For Australia alone, repelling the German onslaught involved the fledgling Australian Flying Corps, artillery, and infantrymen of 55 battalions, including the 26th.
Just two months after rejoining his unit after being wounded at Broodseinde Ridge, Bill was wounded in action for a second time on April 8.
According to the battalion war diary for 1918, the 26th was operating in the Baisieux area which had come under heavy enemy shelling. With wounds to his back and hand, Bill was treated at a casualty clearing station on April 9, then transferred by ambulance train to the 56th General Hospital where he was admitted on April 10.
Three days later, Bill once again boarded the hospital ship Princess Elizabeth for England and, arriving on April 13, was admitted to the Fort Pitt Military Hospital at Chatham.
Bill was released from hospital to furlough from May 3 to 17, then reported to the command depot at Sutton Veny.

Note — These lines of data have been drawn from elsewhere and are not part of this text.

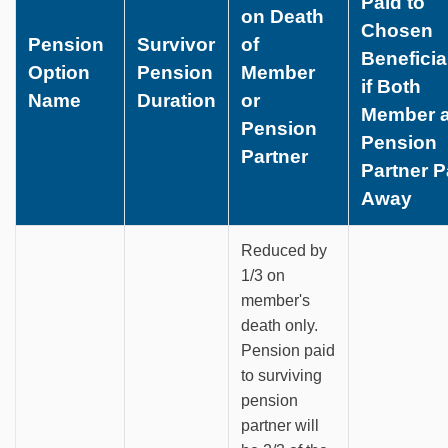
Paid to
on Death
Chosen
Pension
Survivor
of
Beneficia
Option
Pension
Member
if Both
Name
Duration
or
Member 
Pension
Pension
Partner
Partner 
Away
Reduced by
1/3 on
member's
death only.
Pension paid
to surviving
pension
partner will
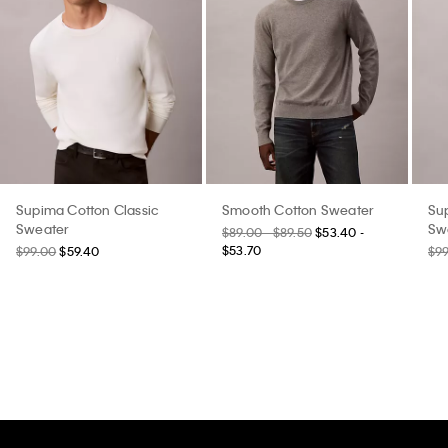
Supima Cotton Classic
Smooth Cotton Sweater
Su
Sweater
Sw
$89.00 - $89.50
$53.40 -
$53.70
$99.00
$59.40
$9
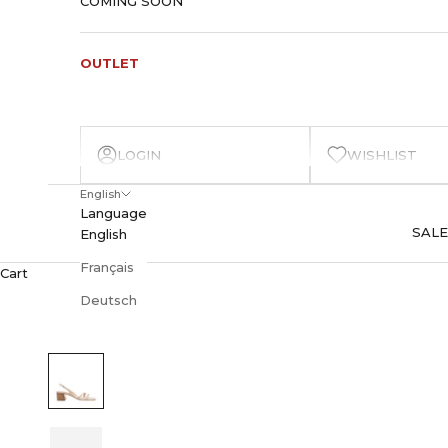
COMING SOON
OUTLET
LOGIN
WISHLIST
English
Language
SALE
English
Français
Cart
Deutsch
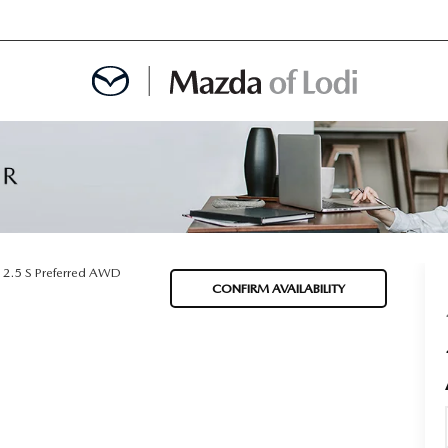
MENT
OINTMENT
2.5 S Preferred AWD
CONFIRM AVAILABILITY
TION
AINTENANCE OR AUTO REPAIR IN LODI NJ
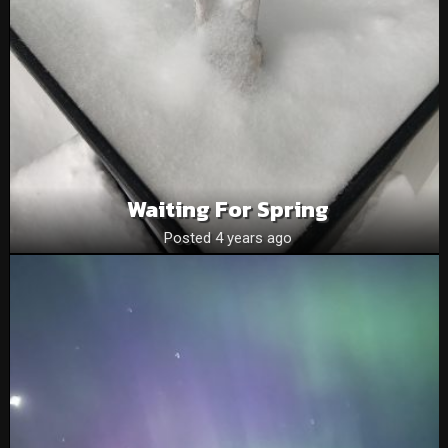
Waiting For Spring
Posted 4 years ago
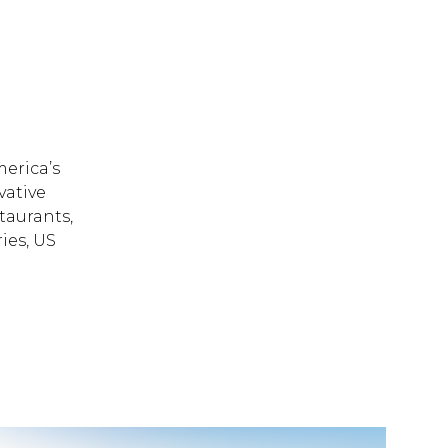
erica’s
vative
taurants,
ies, US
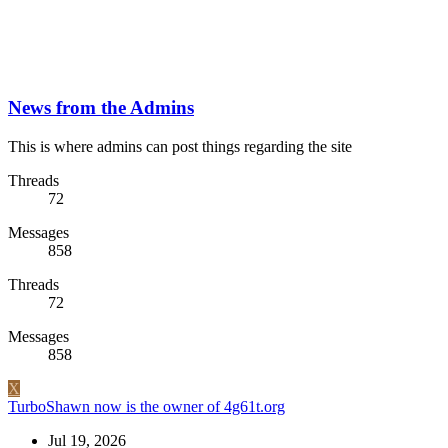
News from the Admins
This is where admins can post things regarding the site
Threads
72
Messages
858
Threads
72
Messages
858
X
TurboShawn now is the owner of 4g61t.org
Jul 19, 2026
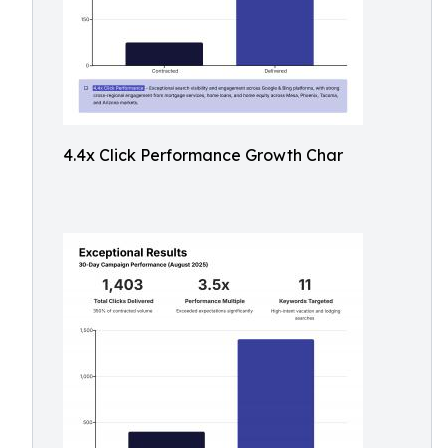
4.4x Click Performance Growth Char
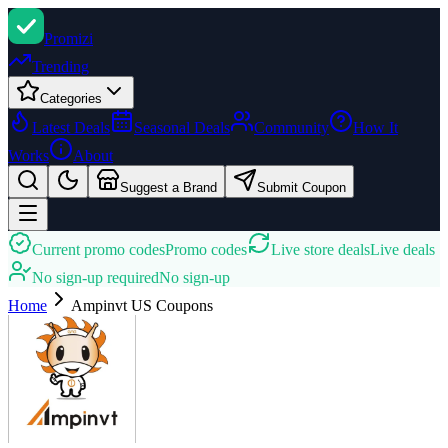
Promi
zi
Trending
Categories
Latest Deals
Seasonal Deals
Community
How It
Works
About
Suggest a Brand
Submit Coupon
Current promo codes
Promo codes
Live store deals
Live deals
No sign-up required
No sign-up
Home
Ampinvt US
Coupons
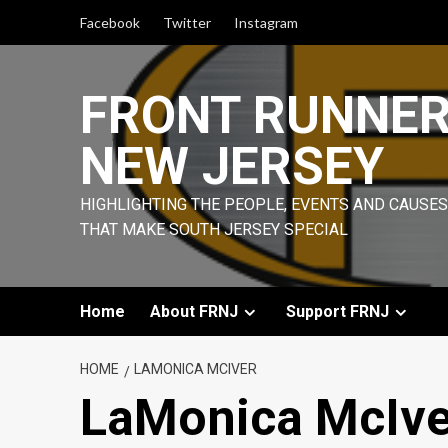
Skip
Facebook
Twitter
Instagram
to
content
FRONT RUNNE
NEW JERSEY
HIGHLIGHTING THE PEOPLE, EVENTS AND CAUSES
THAT MAKE SOUTH JERSEY SPECIAL
Home
About FRNJ
Support FRNJ
HOME
LAMONICA MCIVER
LaMonica McIve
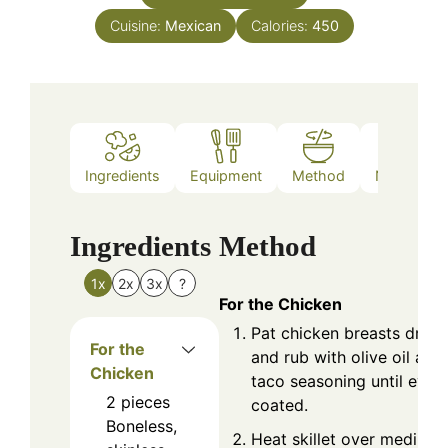
Cuisine:
Mexican
Calories:
450
Ingredients
Equipment
Method
Nutrition
Ingredients
Method
1x
2x
3x
?
For the Chicken
Pat chicken breasts dry
For the
and rub with olive oil and
Chicken
taco seasoning until even
2
pieces
coated.
Boneless,
Heat skillet over medium-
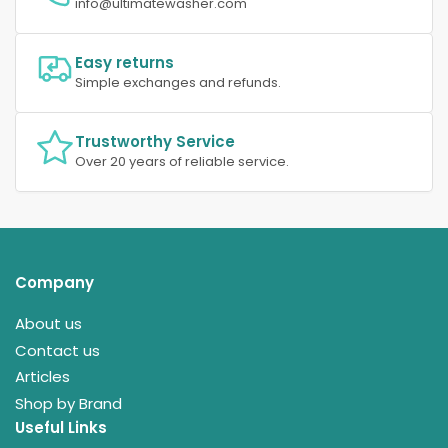
info@ultimatewasher.com
Easy returns
Simple exchanges and refunds.
Trustworthy Service
Over 20 years of reliable service.
Company
About us
Contact us
Articles
Shop by Brand
Useful Links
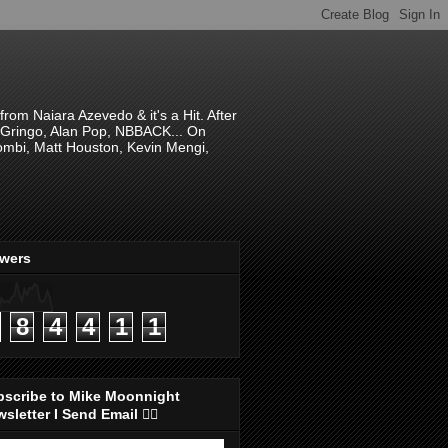
om Naiara Azevedo & it's a Hit. After
 El Gringo, Alan Pop, NBBACK... On
hombi, Matt Houston, Kevin Mengi,
ewers
8
4
4
1
1
bscribe to Mike Moonnight
sletter I Send Email 👇🏻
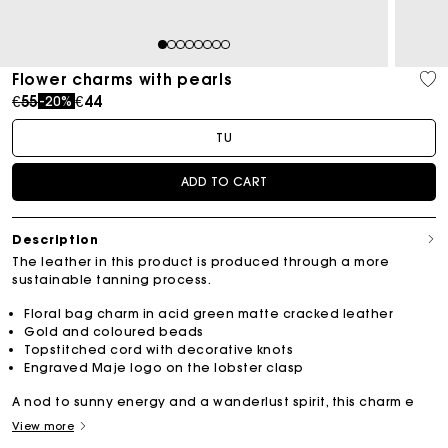
1
2
3
4
5
6
7
8
Flower charms with pearls
Price reduced from
to
€55
€44
-20%
TU
ADD TO CART
Description
The leather in this product is produced through a more
sustainable tanning process.
Floral bag charm in acid green matte cracked leather
Gold and coloured beads
Topstitched cord with decorative knots
Engraved Maje logo on the lobster clasp
A nod to sunny energy and a wanderlust spirit, this charm e
View more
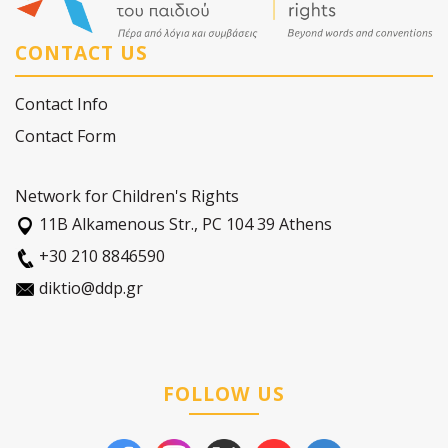
CONTACT US
Contact Info
Contact Form
Network for Children's Rights
11Β Alkamenous Str., PC 104 39 Athens
+30 210 8846590
diktio@ddp.gr
FOLLOW US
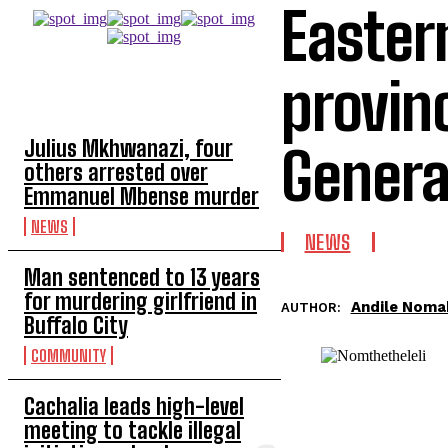
Easter
provin
TOP 5 THIS WEEK
Julius Mkhwanazi, four
Genera
others arrested over
Emmanuel Mbense murder
NEWS
NEWS
Man sentenced to 13 years
for murdering girlfriend in
Andile Noma
AUTHOR:
Buffalo City
COMMUNITY
Cachalia leads high-level
meeting to tackle illegal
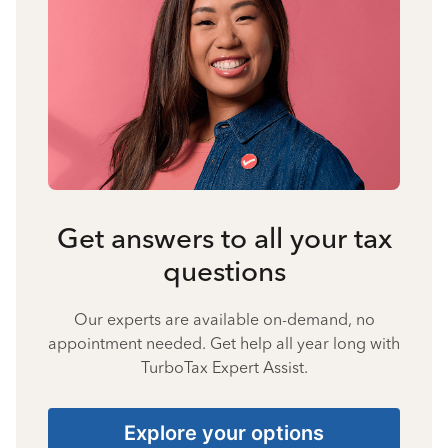
Get answers to all your tax
questions
Our experts are available on-demand, no
appointment needed. Get help all year long with
TurboTax Expert Assist.
Explore your options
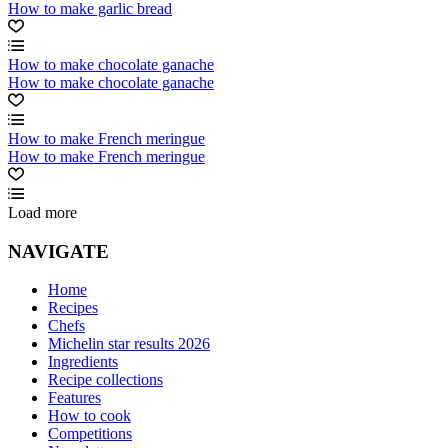
How to make garlic bread
How to make chocolate ganache
How to make chocolate ganache
How to make French meringue
How to make French meringue
Load more
NAVIGATE
Home
Recipes
Chefs
Michelin star results 2026
Ingredients
Recipe collections
Features
How to cook
Competitions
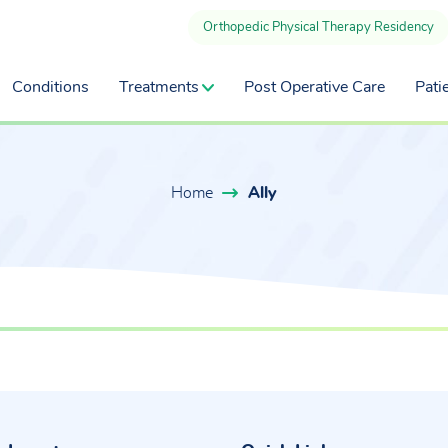
Orthopedic Physical Therapy Residency
Conditions
Treatments
Post Operative Care
Pati
Home
Ally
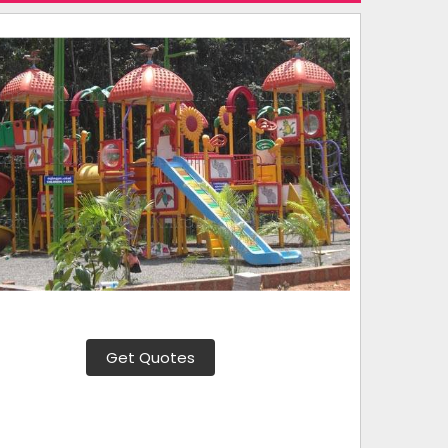
Get Quotes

On July 10, Bill left the camp at Longbridge Deverill to return to the front via Folkestone.
Bill rejoined his unit in France on July 17 and was with the 26th Battalion at the start of the Allied offensive on August 8. However, by August 24, Bill was being treated at a casualty cleaning station for an injury to his back linked to his “old wound”.
Boarding the Archangel for England on August 27, Bill arrived in England the next day and was admitted to the Bath War Hospital.
After leaving hospital on September 16, Bill went on furlough and should have reported to the command depot at Hurdcott on October 2.
Instead, he paid a high price – 12 days’ pay – for being absent without leave in London from 10,30am on October 2 until 10am on October 6.
The war had been over for 10 days when Bill returned, via Southampton, to his battalion in France. It was not until mid-May 1919 that he returned to England to begin the voyage home to Australia.
Bill left England on the Chemnitz on July 7 and arrived in Sydney on September 8. He was discharged from the AIF on October 17.
Back at Beechmont, Bill worked the family farm, Bungledoona, on Binna Burra Road, with his wife May. They raised three children Ian, Iris and Bert.
Bill’s war wounds continued to cause him pain but he rarely complained. His great granddaughter, Amanda Brook, told a gathering to commemorate ANZAC Day 2015 that her grandmother, Iris, could remember as a small child being asked to pick pieces of shrapnel from her father’s shoulders as they worked their way out of his skin.
In World War Two, Bill was back in uniform as part of the Volunteer Defence Corps. His grandson, Wayne, served in Vietnam.
After the death of his first wife May, Bill married Laura Taylor. He passed away in December 1969, aged 79.